N-GRAMS

 "A contiguous sequence of N items from a given sample of text or speech". Here an item can be a character, a word or a sentence and N can be any integer. When N is 2, we call the sequence a bigram. Similarly, a sequence of 3 items is called a trigram, and so on.
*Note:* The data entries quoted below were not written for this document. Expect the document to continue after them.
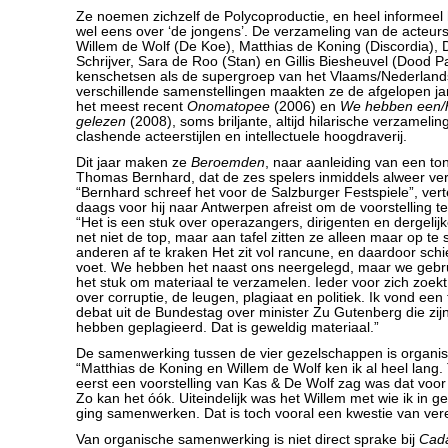
Ze noemen zichzelf de Polycoproductie, en heel informeel
wel eens over ‘de jongens’. De verzameling van de acteu
Willem de Wolf (De Koe), Matthias de Koning (Discordia),
Schrijver, Sara de Roo (Stan) en Gillis Biesheuvel (Dood P
kenschetsen als de supergroep van het Vlaams/Nederlands
verschillende samenstellingen maakten ze de afgelopen jar
het meest recent
Onomatopee
(2006) en
We hebben een/h
gelezen
(2008), soms briljante, altijd hilarische verzameli
clashende acteerstijlen en intellectuele hoogdraverij.
Dit jaar maken ze
Beroemden
, naar aanleiding van een to
Thomas Bernhard, dat de zes spelers inmiddels alweer v
“Bernhard schreef het voor de Salzburger Festspiele”, verte
daags voor hij naar Antwerpen afreist om de voorstelling 
“Het is een stuk over operazangers, dirigenten en dergelijk
net niet de top, maar aan tafel zitten ze alleen maar op t
anderen af te kraken Het zit vol rancune, en daardoor schie
voet. We hebben het naast ons neergelegd, maar we gebru
het stuk om materiaal te verzamelen. Ieder voor zich zoekt 
over corruptie, de leugen, plagiaat en politiek. Ik vond een
debat uit de Bundestag over minister Zu Gutenberg die zijn
hebben geplagieerd. Dat is geweldig materiaal.”
De samenwerking tussen de vier gezelschappen is organis
“Matthias de Koning en Willem de Wolf ken ik al heel lang. 
eerst een voorstelling van Kas & De Wolf zag was dat voor
Zo kan het óók. Uiteindelijk was het Willem met wie ik in g
ging samenwerken. Dat is toch vooral een kwestie van vere
Van organische samenwerking is niet direct sprake bij
Cada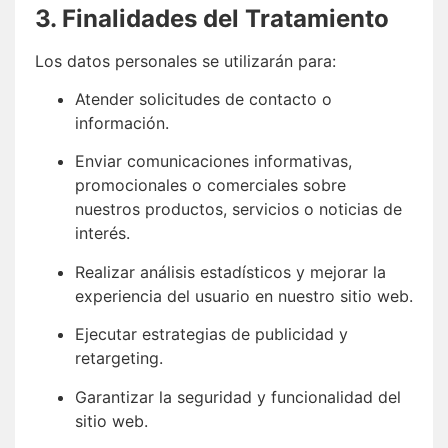
3. Finalidades del Tratamiento
Los datos personales se utilizarán para:
Atender solicitudes de contacto o
información.
Enviar comunicaciones informativas,
promocionales o comerciales sobre
nuestros productos, servicios o noticias de
interés.
Realizar análisis estadísticos y mejorar la
experiencia del usuario en nuestro sitio web.
Ejecutar estrategias de publicidad y
retargeting.
Garantizar la seguridad y funcionalidad del
sitio web.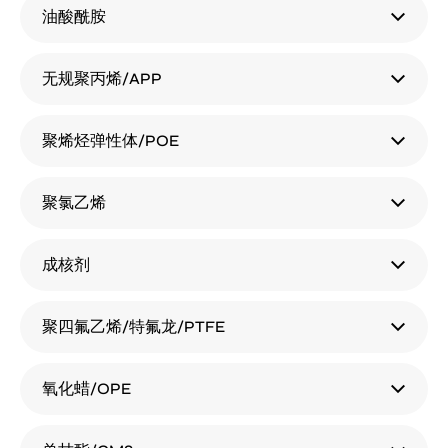
油酸酰胺
无规聚丙烯/APP
聚烯烃弹性体/POE
聚氯乙烯
成核剂
聚四氟乙烯/特氟龙/PTFE
氧化蜡/OPE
1. https://stackabuse.com/python-for-nlp-developing-an-automatic-text-filler-using-n-grams/

2. 
 https://kavita-ganesan.com/what-are-n-grams/#.XkJHaeHhU5k



3. For example, for the sentence “The cow jumps over the moon”. If N=2 (known as bigrams), then the ngrams would be:

    the cow
    cow jumps
    jumps over
    over the
    the moon


In [0]:
import re
from nltk.util import ngrams

s = "Natural-language processing (NLP) is an area of computer science " \
    "and artificial intelligence concerned with the interactions " \
    "between computers and human (natural) languages."

s = s.lower()
s = re.sub(r'[^a-zA-Z0-9\s]', ' ', s)  #optional   # re(regular expressions): https://www.tutorialspoint.com/python/python_reg_expressions.htm
tokens = [token for token in s.split(" ") if token != ""]
output = list(ngrams(tokens, 5))


In [0]:
print('s',s)
print(s.split(" "))
print('tokens',tokens)

s natural language processing  nlp  is an area of computer science and artificial intelligence concerned with the interactions between computers and human  natural  languages 
['natural', 'language', 'processing', '', 'nlp', '', 'is', 'an', 'area', 'of', 'computer', 'science', 'and', 'artificial', 'intelligence', 'concerned', 'with', 'the', 'interactions', 'between', 'computers', 'and', 'human', '', 'natural', '', 'languages', '']
tokens ['natural', 'language', 'processing', 'nlp', 'is', 'an', 'area', 'of', 'computer', 'science', 'and', 'artificial', 'intelligence', 'concerned', 'with', 'the', 'interactions', 'between', 'computers', 'and', 'human', 'natural', 'languages']


In [0]:
output

[('natural', 'language', 'processing', 'nlp', 'is'),
 ('language', 'processing', 'nlp', 'is', 'an'),
 ('processing', 'nlp', 'is', 'an', 'area'),
 ('nlp', 'is', 'an', 'area', 'of'),
 ('is', 'an', 'area', 'of', 'computer'),
 ('an', 'area', 'of', 'computer', 'science'),
 ('area', 'of', 'computer', 'science', 'and'),
 ('of', 'computer', 'science', 'and', 'artificial'),
 ('computer', 'science', 'and', 'artificial', 'intelligence'),
 ('science', 'and', 'artificial', 'intelligence', 'concerned'),
 ('and', 'artificial', 'intelligence', 'concerned', 'with'),
 ('artificial', 'intelligence', 'concerned', 'with', 'the'),
 ('intelligence', 'concerned', 'with', 'the', 'interactions'),
 ('concerned', 'with', 'the', 'interactions', 'between'),
 ('with', 'the', 'interactions', 'between', 'computers'),
 ('the', 'interactions', 'between', 'computers', 'and'),
 ('interactions', 'between', 'computers', 'and', 'human'),
 ('between', 'computers', 'and', 'human', 'natural'),
 ('computers', 'and', 'human', 'na

# Task : 
1. Try to implement N-grams on article fetched from web(https://www.whitehouse.gov/briefings-statements/).(try out with spacy)
2. Find out various applications of N-grams. 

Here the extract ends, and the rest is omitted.